### Exercise
Whenever a line in the data holds the string "Dicembre", copy that line.

Source records

=======

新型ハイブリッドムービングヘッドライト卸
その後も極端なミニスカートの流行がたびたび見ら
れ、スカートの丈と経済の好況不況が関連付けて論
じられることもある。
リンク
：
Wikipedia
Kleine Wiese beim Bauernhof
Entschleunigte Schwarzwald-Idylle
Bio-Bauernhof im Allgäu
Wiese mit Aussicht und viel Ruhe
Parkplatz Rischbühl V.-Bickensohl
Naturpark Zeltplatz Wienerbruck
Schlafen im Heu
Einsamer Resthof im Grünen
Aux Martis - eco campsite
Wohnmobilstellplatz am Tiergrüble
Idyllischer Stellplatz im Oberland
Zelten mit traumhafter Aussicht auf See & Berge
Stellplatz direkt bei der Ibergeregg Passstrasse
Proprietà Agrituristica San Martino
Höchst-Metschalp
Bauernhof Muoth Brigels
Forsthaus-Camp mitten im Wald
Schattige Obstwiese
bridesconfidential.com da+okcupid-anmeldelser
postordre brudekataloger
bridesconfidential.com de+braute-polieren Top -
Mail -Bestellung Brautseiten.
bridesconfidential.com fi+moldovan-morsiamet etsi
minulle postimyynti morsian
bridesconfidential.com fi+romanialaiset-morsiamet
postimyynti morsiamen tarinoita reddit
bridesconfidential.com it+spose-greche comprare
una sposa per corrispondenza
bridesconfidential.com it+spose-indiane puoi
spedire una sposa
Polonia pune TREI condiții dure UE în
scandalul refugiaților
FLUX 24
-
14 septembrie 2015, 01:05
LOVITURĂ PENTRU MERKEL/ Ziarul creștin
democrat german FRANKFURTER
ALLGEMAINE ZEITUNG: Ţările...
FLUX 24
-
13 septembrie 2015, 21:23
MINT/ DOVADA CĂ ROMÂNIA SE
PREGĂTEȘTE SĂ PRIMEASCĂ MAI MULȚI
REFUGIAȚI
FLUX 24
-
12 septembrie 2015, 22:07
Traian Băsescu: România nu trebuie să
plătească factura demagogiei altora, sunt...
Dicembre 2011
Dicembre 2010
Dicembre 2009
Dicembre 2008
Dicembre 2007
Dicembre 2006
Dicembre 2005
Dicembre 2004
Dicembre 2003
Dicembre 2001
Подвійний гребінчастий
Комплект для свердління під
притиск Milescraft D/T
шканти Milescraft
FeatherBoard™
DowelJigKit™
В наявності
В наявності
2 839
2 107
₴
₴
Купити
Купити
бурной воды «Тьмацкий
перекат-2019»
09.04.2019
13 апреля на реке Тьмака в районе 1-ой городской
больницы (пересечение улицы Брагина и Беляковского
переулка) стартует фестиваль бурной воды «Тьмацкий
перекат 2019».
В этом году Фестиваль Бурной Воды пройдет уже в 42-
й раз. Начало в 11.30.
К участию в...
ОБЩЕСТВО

=======

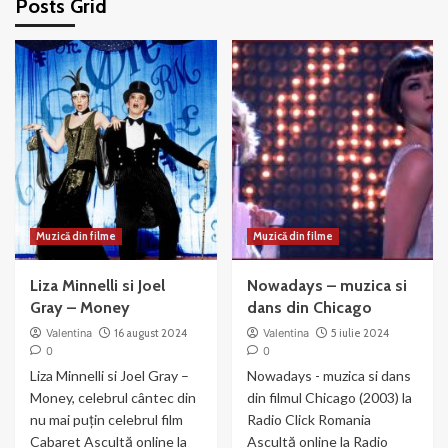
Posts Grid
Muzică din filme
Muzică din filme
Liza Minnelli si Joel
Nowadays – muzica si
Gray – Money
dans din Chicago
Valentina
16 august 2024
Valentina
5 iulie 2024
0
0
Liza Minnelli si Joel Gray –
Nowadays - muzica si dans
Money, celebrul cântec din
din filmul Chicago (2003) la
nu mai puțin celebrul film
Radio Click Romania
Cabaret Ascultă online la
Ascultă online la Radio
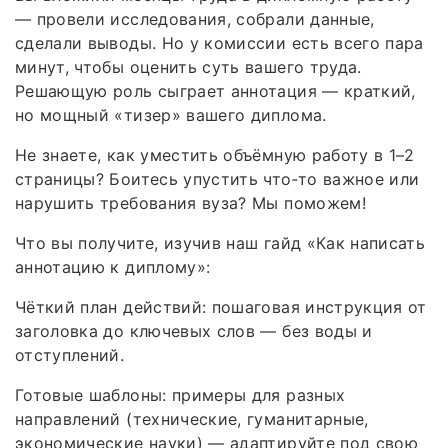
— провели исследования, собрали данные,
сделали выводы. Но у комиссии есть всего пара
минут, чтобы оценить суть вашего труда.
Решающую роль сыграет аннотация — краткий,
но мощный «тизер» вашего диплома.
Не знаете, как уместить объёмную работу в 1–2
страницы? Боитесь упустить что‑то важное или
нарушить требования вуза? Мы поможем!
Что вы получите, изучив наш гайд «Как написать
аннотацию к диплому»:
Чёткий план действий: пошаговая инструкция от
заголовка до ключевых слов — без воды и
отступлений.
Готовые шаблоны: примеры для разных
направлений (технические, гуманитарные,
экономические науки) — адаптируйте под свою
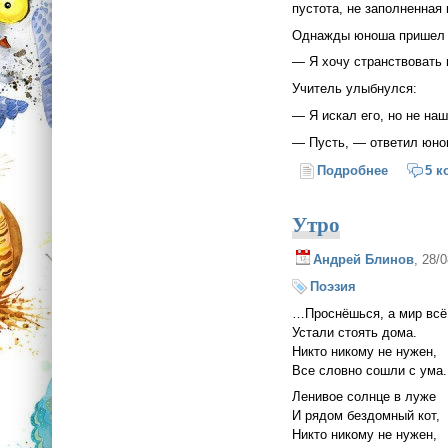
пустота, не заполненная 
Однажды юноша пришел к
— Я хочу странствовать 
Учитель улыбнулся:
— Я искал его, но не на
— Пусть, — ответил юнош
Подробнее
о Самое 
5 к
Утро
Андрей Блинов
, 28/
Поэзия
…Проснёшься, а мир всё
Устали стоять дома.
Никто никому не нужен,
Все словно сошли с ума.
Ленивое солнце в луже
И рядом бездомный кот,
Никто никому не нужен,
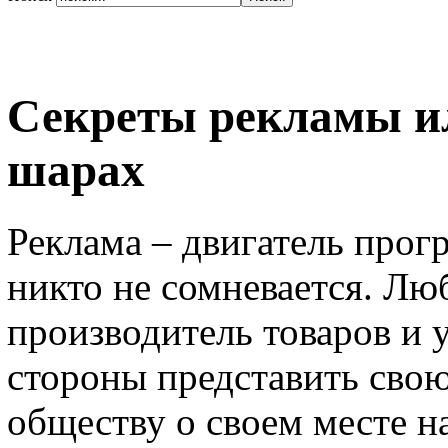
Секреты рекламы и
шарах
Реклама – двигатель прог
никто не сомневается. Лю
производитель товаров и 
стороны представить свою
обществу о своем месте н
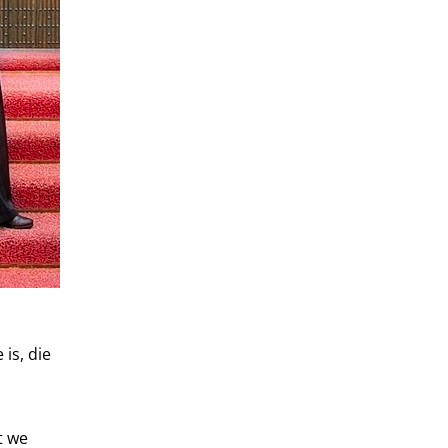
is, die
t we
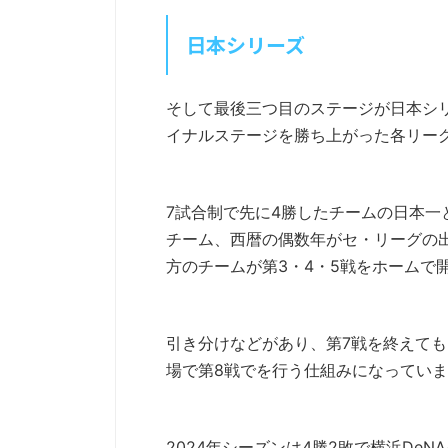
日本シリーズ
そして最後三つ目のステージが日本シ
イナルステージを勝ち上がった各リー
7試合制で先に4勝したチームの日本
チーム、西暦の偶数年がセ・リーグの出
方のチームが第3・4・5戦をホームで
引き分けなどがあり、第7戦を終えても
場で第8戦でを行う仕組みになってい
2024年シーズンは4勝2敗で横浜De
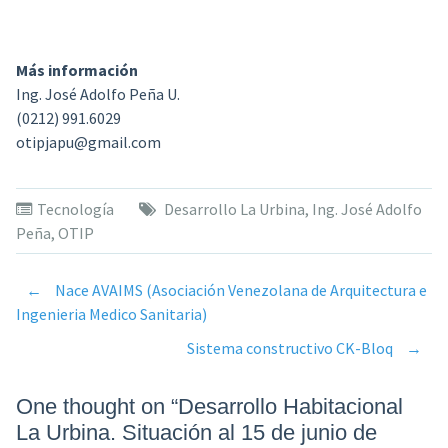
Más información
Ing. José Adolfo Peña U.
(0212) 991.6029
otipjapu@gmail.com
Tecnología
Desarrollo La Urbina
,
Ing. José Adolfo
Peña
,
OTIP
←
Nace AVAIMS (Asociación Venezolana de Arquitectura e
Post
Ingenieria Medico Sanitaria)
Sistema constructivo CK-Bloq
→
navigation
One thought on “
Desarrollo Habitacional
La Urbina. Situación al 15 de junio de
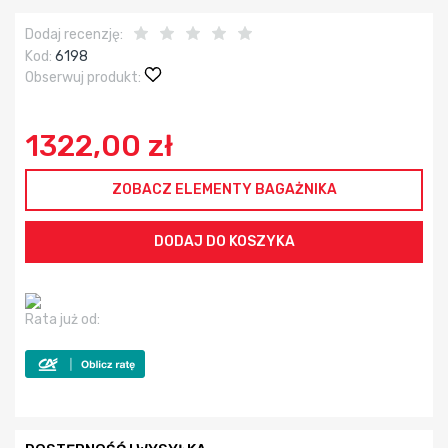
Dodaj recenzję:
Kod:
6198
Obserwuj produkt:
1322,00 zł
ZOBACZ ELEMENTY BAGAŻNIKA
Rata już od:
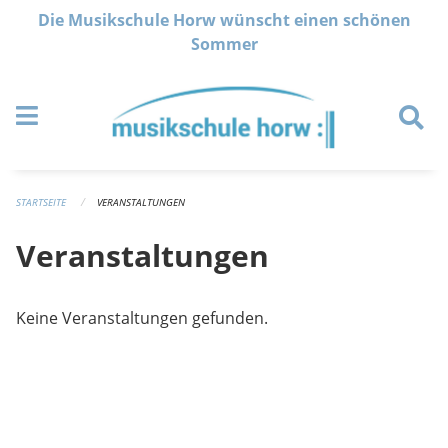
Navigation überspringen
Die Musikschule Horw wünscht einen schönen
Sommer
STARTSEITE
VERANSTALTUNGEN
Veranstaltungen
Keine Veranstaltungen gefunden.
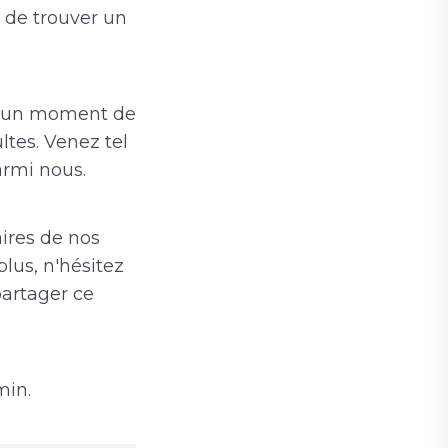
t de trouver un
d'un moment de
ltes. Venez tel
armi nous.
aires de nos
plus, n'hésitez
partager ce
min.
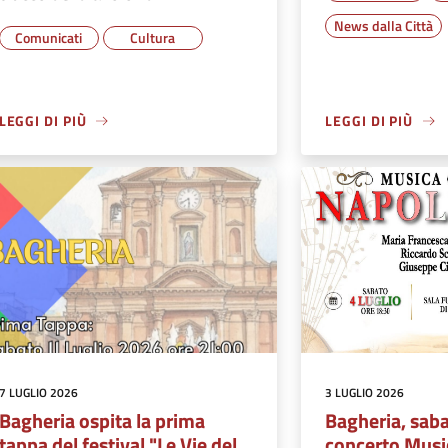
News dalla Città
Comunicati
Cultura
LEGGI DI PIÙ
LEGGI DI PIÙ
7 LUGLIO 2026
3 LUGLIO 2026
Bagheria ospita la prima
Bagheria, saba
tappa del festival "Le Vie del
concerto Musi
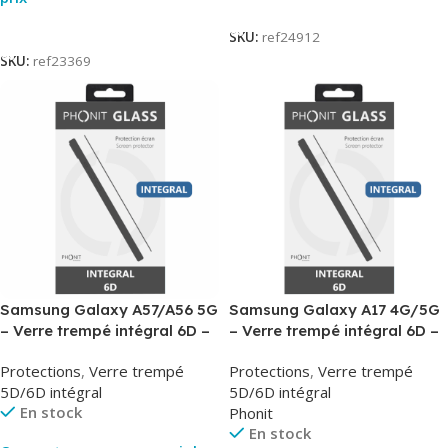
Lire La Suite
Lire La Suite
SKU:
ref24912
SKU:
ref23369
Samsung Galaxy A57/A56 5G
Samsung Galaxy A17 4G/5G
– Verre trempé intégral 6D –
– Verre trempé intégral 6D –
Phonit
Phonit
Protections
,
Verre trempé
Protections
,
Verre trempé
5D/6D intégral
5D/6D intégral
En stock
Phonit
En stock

=======

### Written answer
Dicembre 2011
Dicembre 2010
Dicembre 2009
Dicembre 2008
Dicembre 2007
Dicembre 2006
Dicembre 2005
Dicembre 2004
Dicembre 2003
Dicembre 2001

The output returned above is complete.